Share your dilemmas and get honest opinions from other Mumsnetters.

Third-wheel friend....AIBU to ask her to get a train home?

238 replies

BaldricksTrousers · 28/01/2018 18:33

So my dp and I were told about this really fun event by a friend of ours. We aren't super close but have been out together a few times, etc. I assumed she was bringing her dp to make a double date so I offered to book the tickets. Turns out she was planning on attending by herself with us, and I didn't find out until the moment I was booking. Event is a few hours away drive.

I dont mind being at the event with her as she is lovely and we do get on well, but no she has booked a night in the exact same hotel my DP and I are staying at.
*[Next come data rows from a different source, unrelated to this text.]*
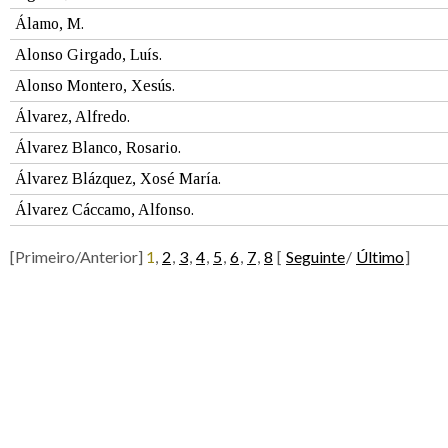
Álamo, M.
Alonso Girgado, Luís.
Alonso Montero, Xesús.
Álvarez, Alfredo.
Álvarez Blanco, Rosario.
Álvarez Blázquez, Xosé María.
Álvarez Cáccamo, Alfonso.
[Primeiro/Anterior]
1
,
2
,
3
,
4
,
5
,
6
,
7
,
8
[
Seguinte
/
Último
]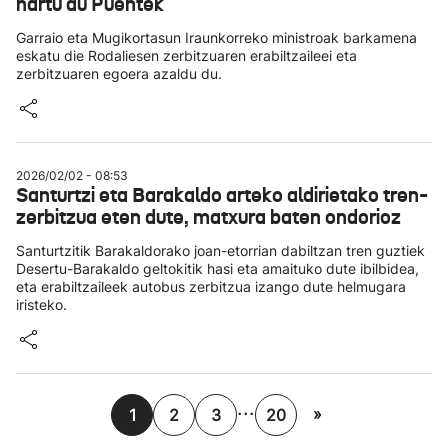
hartu du Puentek
Garraio eta Mugikortasun Iraunkorreko ministroak barkamena
eskatu die Rodaliesen zerbitzuaren erabiltzaileei eta
zerbitzuaren egoera azaldu du.
2026/02/02 - 08:53
Santurtzi eta Barakaldo arteko aldirietako tren-
zerbitzua eten dute, matxura baten ondorioz
Santurtzitik Barakaldorako joan-etorrian dabiltzan tren guztiek
Desertu-Barakaldo geltokitik hasi eta amaituko dute ibilbidea,
eta erabiltzaileek autobus zerbitzua izango dute helmugara
iristeko.
...
»
1
2
3
20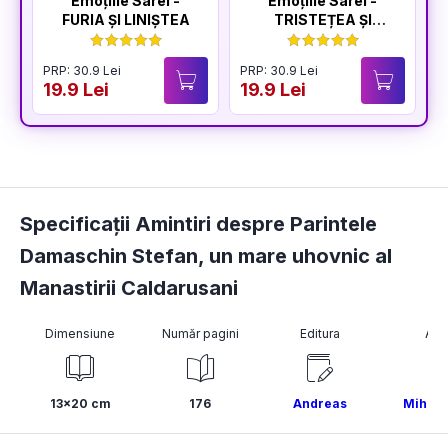
Emoțiile Sarei -
Emoțiile Sarei -
FURIA ȘI LINIȘTEA
TRISTEȚEA ȘI
BUCURIA
PRP: 30.9 Lei
PRP: 30.9 Lei
P
19.9 Lei
19.9 Lei
1
Specificații Amintiri despre Parintele
Damaschin Stefan, un mare uhovnic al
Manastirii Caldarusani
Dimensiune
Număr pagini
Editura
Aut
13x20 cm
176
Andreas
Mihael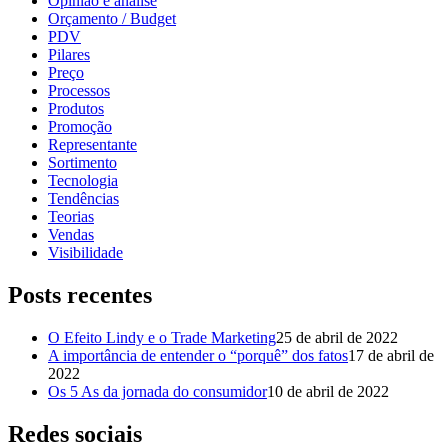
Opinião e análise
Orçamento / Budget
PDV
Pilares
Preço
Processos
Produtos
Promoção
Representante
Sortimento
Tecnologia
Tendências
Teorias
Vendas
Visibilidade
Posts recentes
O Efeito Lindy e o Trade Marketing
25 de abril de 2022
A importância de entender o “porquê” dos fatos
17 de abril de
2022
Os 5 As da jornada do consumidor
10 de abril de 2022
Redes sociais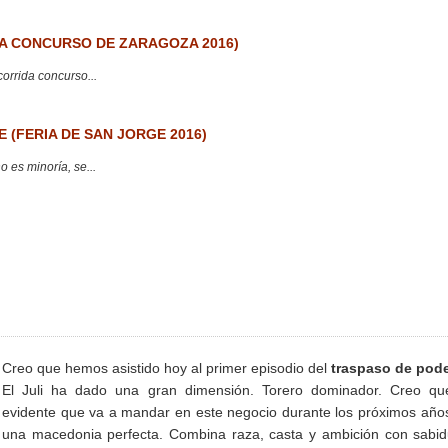
 CONCURSO DE ZARAGOZA 2016)
corrida concurso...
 (FERIA DE SAN JORGE 2016)
 es minoría, se...
Creo que hemos asistido hoy al primer episodio del
traspaso de pod
El Juli ha dado una gran dimensión. Torero dominador. Creo qu
evidente que va a mandar en este negocio durante los próximos año
una macedonia perfecta. Combina raza, casta y ambición con sabid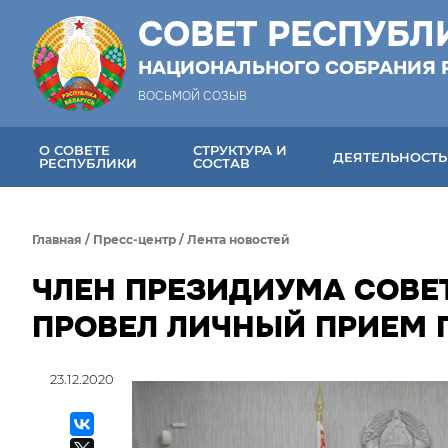
СОВЕТ РЕСПУБЛ
НАЦИОНАЛЬНОГО СОБРАНИЯ 
ВОСЬМОЙ СОЗЫВ
О СОВЕТЕ
СТРУКТУРА И
ДЕЯТЕЛЬНОСТЬ
РЕСПУБЛИКИ
СОСТАВ
Главная
/
Пресс-центр
/
Лента новостей
ЧЛЕН ПРЕЗИДИУМА СОВЕТ
ПРОВЕЛ ЛИЧНЫЙ ПРИЕМ
23.12.2020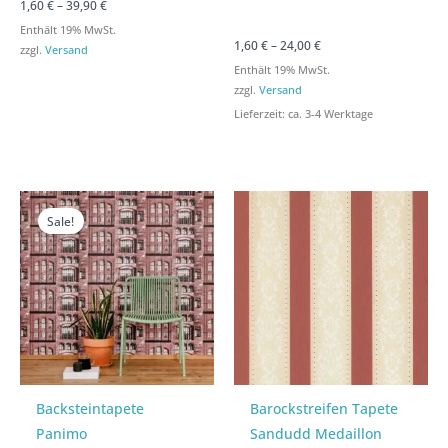
1,60
€
–
39,90
€
Enthält 19% MwSt.
1,60
€
–
24,00
€
zzgl.
Versand
Enthält 19% MwSt.
zzgl.
Versand
Lieferzeit: ca. 3-4 Werktage
Preisspanne:
Preisspanne:
Preisspanne:
Preisspanne:
1,60 €
1,60 €
1,60 €
1,60 €
Sale!
bis
bis
bis
bis
49,90 €
49,90 €
39,90 €
39,90 €
Backsteintapete
Barockstreifen Tapete
Panimo
Sandudd Medaillon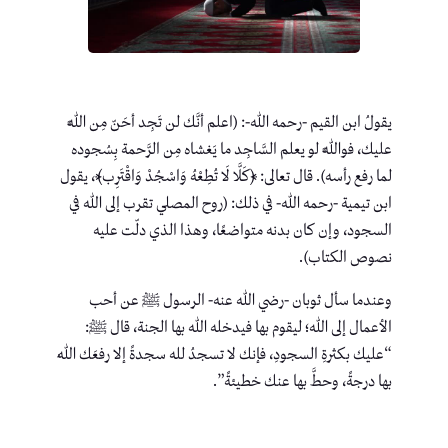
يقولُ ابن القيم -رحمه الله-: (اعلم أنَّك لن تَجِد أحَنّ مِن اللَّه
عليك، فواللَّه لو يعلم السَّاجِد ما يَغشاه مِن الرَّحمة بِسُجوده
لما رفع رأسه). قال تعالى: ﴿كَلَّا لَا تُطِعْهُ وَاسْجُدْ وَاقْتَرِب﴾، يقول
ابن تيمية -رحمه الله- في ذلك: (روح المصلي تقرب إلى الله في
السجود، وإن كان بدنه متواضعًا، وهذا الذي دلّت عليه
نصوص الكتاب).
وعندما سأل ثوبان -رضي الله عنه- الرسول ﷺ عن أحب
الأعمال إلى الله؛ ليقوم بها فيدخله الله بها الجنة، قال ﷺ:
“عليك بكثرةِ السجودِ، فإنك لا تسجدُ لله سجدةً إلا رفعَك اللهُ
بها درجةً، وحطَّ بها عنك خطيئةً”.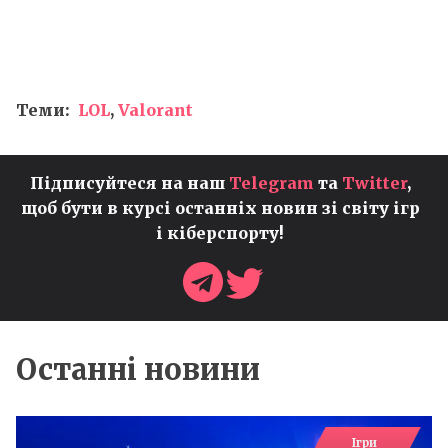
Теми:
LOL
,
Valorant
Підписуйтеся на наш
Telegram
та
Twitter
,
щоб бути в курсі останніх новин зі світу ігр
і кіберспорту!
Останні новини
Ігри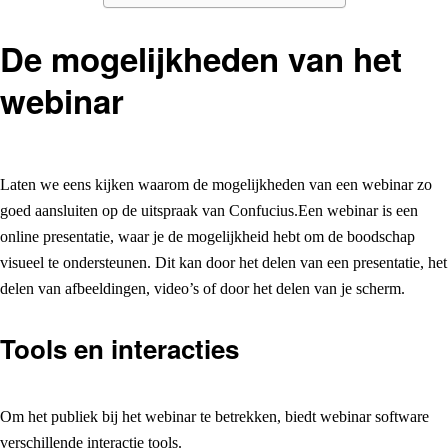
De mogelijkheden van het
webinar
Laten we eens kijken waarom de mogelijkheden van een webinar zo
goed aansluiten op de uitspraak van Confucius.Een webinar is een
online presentatie, waar je de mogelijkheid hebt om de boodschap
visueel te ondersteunen. Dit kan door het delen van een presentatie, het
delen van afbeeldingen, video’s of door het delen van je scherm.
Tools en interacties
Om het publiek bij het webinar te betrekken, biedt webinar software
verschillende interactie tools.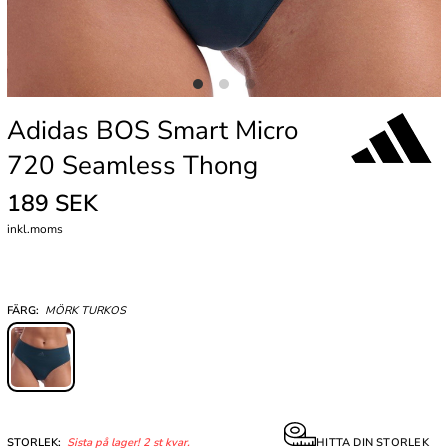
Adidas BOS Smart Micro
720 Seamless Thong
189 SEK
inkl.moms
FÄRG:
MÖRK TURKOS
STORLEK:
Sista på lager! 2 st kvar.
HITTA DIN STORLEK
I was planning on doing things with him the day after, just us. We don't have a lot of money so this was sort of our Valentine's/anniversary event and we wanted to take full advantage of being away.

Would I BU to offer to drive her with us to the event but then ask that she takes the train home as we have plans the next day? Or is this mean? I don't want to make this shit for her as the whole thing was her idea, but when I agreed I had something totally different in mind.

OP posts:
GreatDuckCookery6211 · 28/01/2018 19:05

Ask her what plans she has for the day after and that you don't mind giving her lift home but it will be later on. She should get the hint that she's not spending the day with you.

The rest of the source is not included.